50 years later, small is still beautiful

Spring has arrived in the northern hemisphere: trees are greening, flowers are blooming, and plants are putting out new shoots. At this electric time of year, it’s only natural to think this is what we were made for. Pity about that pause in winter, we think. Spring persuades us that our natural state is growth.

It’s a seductive thought – but a false one. Every living thing has its limit. We cheer on a child’s growth (“My how you’ve grown!”), but an adult that never stopped growing would collapse under their own weight. When plants or animal populations don’t stop growing it’s because they’re out of synch with their environments, organisms whose predators have disappeared, invasive species like kudzu and zebra mussels, or deranged cancer cells. Growth is good and necessary – but for the health of the organism it also must stop.

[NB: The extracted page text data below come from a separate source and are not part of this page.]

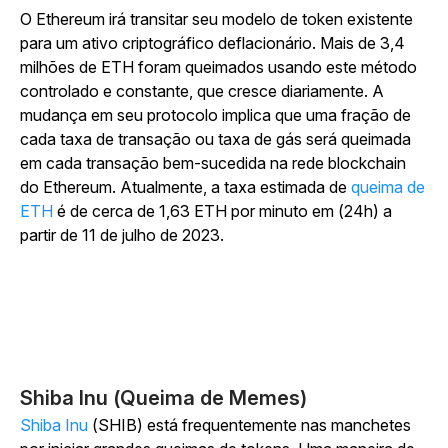
O Ethereum irá transitar seu modelo de token existente
para um ativo criptográfico deflacionário. Mais de 3,4
milhões de ETH foram queimados usando este método
controlado e constante, que cresce diariamente. A
mudança em seu protocolo implica que uma fração de
cada taxa de transação ou taxa de gás será queimada
em cada transação bem-sucedida na rede blockchain
do Ethereum. Atualmente, a taxa estimada de
queima de
ETH
é de cerca de 1,63 ETH por minuto em (24h) a
partir de 11 de julho de 2023.
Shiba Inu (Queima de Memes)
Shiba Inu
(SHIB) está frequentemente nas manchetes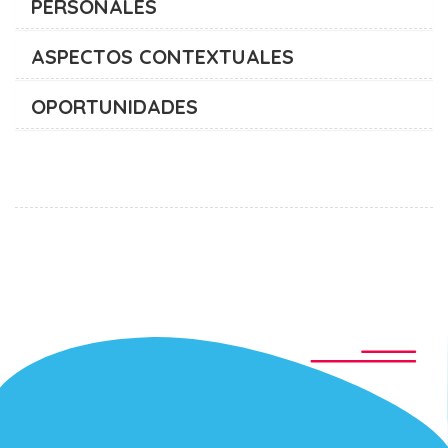
PERSONALES
ASPECTOS CONTEXTUALES
OPORTUNIDADES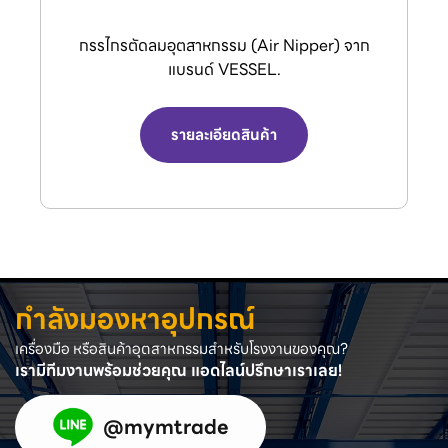
กรรไกรตัดลมอุตสาหกรรม (Air Nipper) จาก
แบรนด์ VESSEL.
รายละเอียดสินค้า
กำลังมองหาอุปกรณ์
เครื่องมือ หรือสินค้าอุตสาหกรรมสำหรับโรงงานของคุณ?
เรามีทีมงานพร้อมช่วยคุณ แอดไลน์ปรึกษาเราเลย!
@mymtrade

But as German economist E. F. Schumacher argued in his 1973 book Small is beautiful, humankind has a tendency to see itself outside nature. Outside its rules. Which is why our eyes light up when we talk about unlimited growth. Economies that know no limits. Global mega corporations that straddle the globe. We want growth without limits – and without consequences.

The consequences, however, have always been there. In the middle of last century, an Austrian economist named Leopold Kohr argued that the problems of World War II arose from the size of the combatants. When others championed a powerful European Union to counter the size of the Soviet Union, he said our best chance for peace was the Swiss model, a confederation of 22 separate cantons. Bigness is the problem: “Whenever something is wrong, something is too big.”

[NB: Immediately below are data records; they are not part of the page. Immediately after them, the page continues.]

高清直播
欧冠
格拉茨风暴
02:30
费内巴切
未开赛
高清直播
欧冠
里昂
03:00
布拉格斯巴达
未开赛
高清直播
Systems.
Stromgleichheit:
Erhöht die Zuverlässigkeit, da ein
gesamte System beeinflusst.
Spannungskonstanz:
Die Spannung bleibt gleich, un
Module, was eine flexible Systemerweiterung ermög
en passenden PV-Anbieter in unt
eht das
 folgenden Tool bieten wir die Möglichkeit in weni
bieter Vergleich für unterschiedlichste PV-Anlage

Schumacher was a student of Kohr’s, and not the only one to pick up on the idea of the consequences of bigness. Rachel Carson’s Silent Spring revealed the terrible impact of indiscriminate use of agricultural pesticides like DDT on bird populations. Biologist Paul Erlich’s The Population Bomb shocked the West with a vision of population growth spurring a “race to oblivion”. And the Club of Rome published Limits to Growth, a dire warning about resource depletion. When Schumacher published Small is beautiful in 1973, the same year as the first oil shock, he wasn’t, like his teacher, a lone voice in the crowd.

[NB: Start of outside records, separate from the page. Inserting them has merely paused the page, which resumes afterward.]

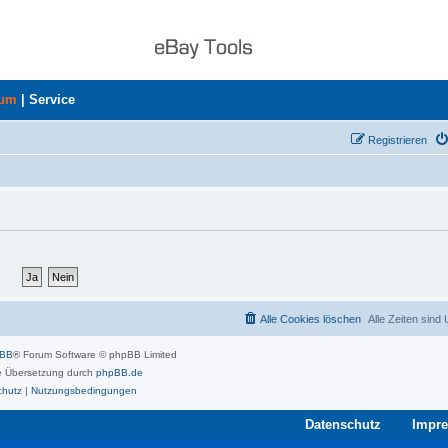
rum
|
Service
Registrieren
Alle Cookies löschen
Alle Zeiten sind
pBB
® Forum Software © phpBB Limited
 Übersetzung durch
phpBB.de
chutz
|
Nutzungsbedingungen
Datenschutz
Impr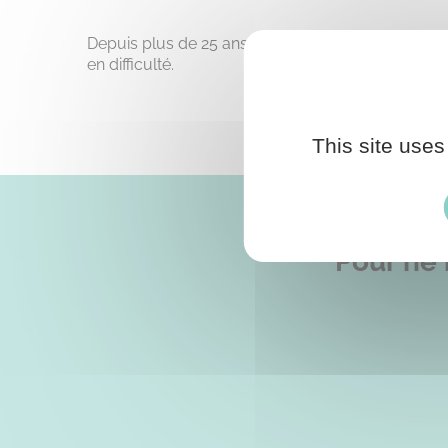
Depuis plus de 25 ans, Habitat et Humanisme agit
en difficulté.
This site uses
Pour ne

To some extent rejecting the dire tone of these books, Schumacher’s book is subtitled Economics as if people mattered. He, too, warns against the ill effects of “gigantism”. But he argues positively for companies and economies to find a harmonious, appropriate size in relation to the environment. And Schumacher rejected the disproportionate application of alienating technologies, saying that people are happiest when they’re creative, useful, and productively engaged with our hands and minds.

In a time when we’re all wondering if the next AI app will replace us, or whether our favourite tech company is really too big to fail, Schumacher’s book is still a timely reminder to take a lesson from the natural world. Growth is good, but small is beautiful.